### Task objective
Nothing in the records below should be altered in the copy, although the pictures must be left out.

=== Begin Enclosure ===

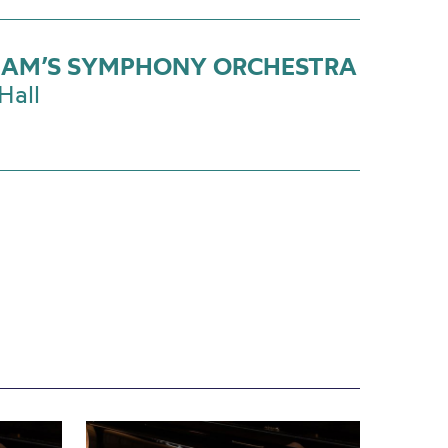
AM’S SYMPHONY ORCHESTRA
Hall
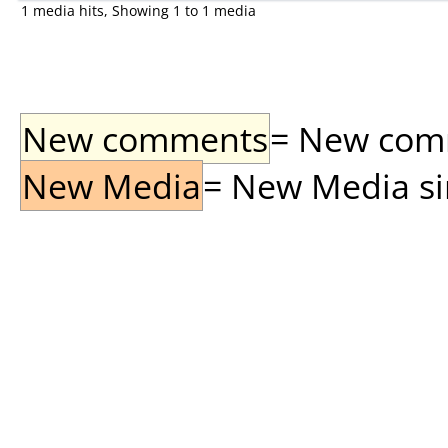
1 media hits, Showing 1 to 1 media
New comments
= New comme
New Media
= New Media sin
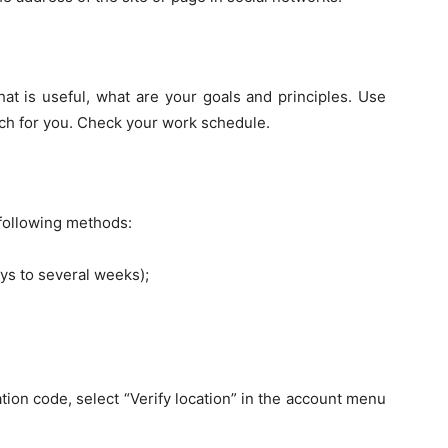
hat is useful, what are your goals and principles. Use
rch for you. Check your work schedule.
 following methods:
ays to several weeks);
ion code, select “Verify location” in the account menu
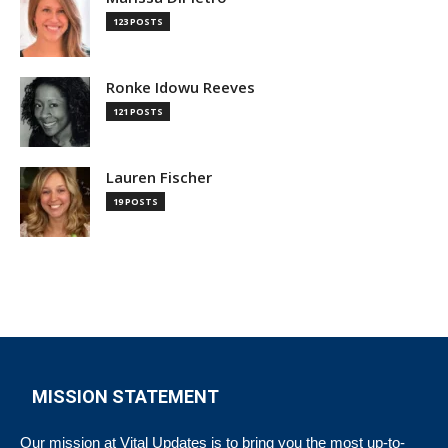
123 POSTS
Ronke Idowu Reeves
121 POSTS
Lauren Fischer
19 POSTS
MISSION STATEMENT
Our mission at Vital Updates is to bring you the most up-to-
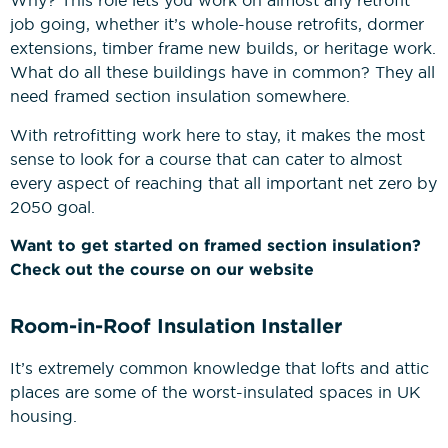
Why? This role lets you work on almost any retrofit
job going, whether it’s whole-house retrofits, dormer
extensions, timber frame new builds, or heritage work.
What do all these buildings have in common? They all
need framed section insulation somewhere.
With retrofitting work here to stay, it makes the most
sense to look for a course that can cater to almost
every aspect of reaching that all important net zero by
2050 goal.
Want to get started on framed section insulation?
Check out the course on our website
Room-in-Roof Insulation Installer
It’s extremely common knowledge that lofts and attic
places are some of the worst-insulated spaces in UK
housing.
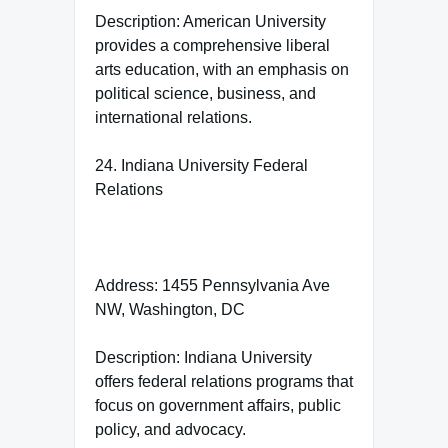
Description: American University
provides a comprehensive liberal
arts education, with an emphasis on
political science, business, and
international relations.
24. Indiana University Federal
Relations
Address: 1455 Pennsylvania Ave
NW, Washington, DC
Description: Indiana University
offers federal relations programs that
focus on government affairs, public
policy, and advocacy.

=== End Enclosure ===

### Answer area
AM’S SYMPHONY ORCHESTRA
Hall
1 media hits, Showing 1 to 1 media
New comments
= New comme
New Media
= New Media sin
hat is useful, what are your goals and principles. Use
rch for you. Check your work schedule.
 following methods:
ays to several weeks);
ion code, select “Verify location” in the account menu
123 POSTS
Ronke Idowu Reeves
121 POSTS
Lauren Fischer
19 POSTS
MISSION STATEMENT
Our mission at Vital Updates is to bring you the most up-to-
Why? This role lets you work on almost any retrofit
job going, whether it’s whole-house retrofits, dormer
extensions, timber frame new builds, or heritage work.
What do all these buildings have in common? They all
need framed section insulation somewhere.
With retrofitting work here to stay, it makes the most
sense to look for a course that can cater to almost
every aspect of reaching that all important net zero by
2050 goal.
Want to get started on framed section insulation?
Check out the course on our website
Room-in-Roof Insulation Installer
It’s extremely common knowledge that lofts and attic
places are some of the worst-insulated spaces in UK
housing.
Description: American University
provides a comprehensive liberal
arts education, with an emphasis on
political science, business, and
international relations.
24. Indiana University Federal
Relations
Address: 1455 Pennsylvania Ave
NW, Washington, DC
Description: Indiana University
offers federal relations programs that
focus on government affairs, public
policy, and advocacy.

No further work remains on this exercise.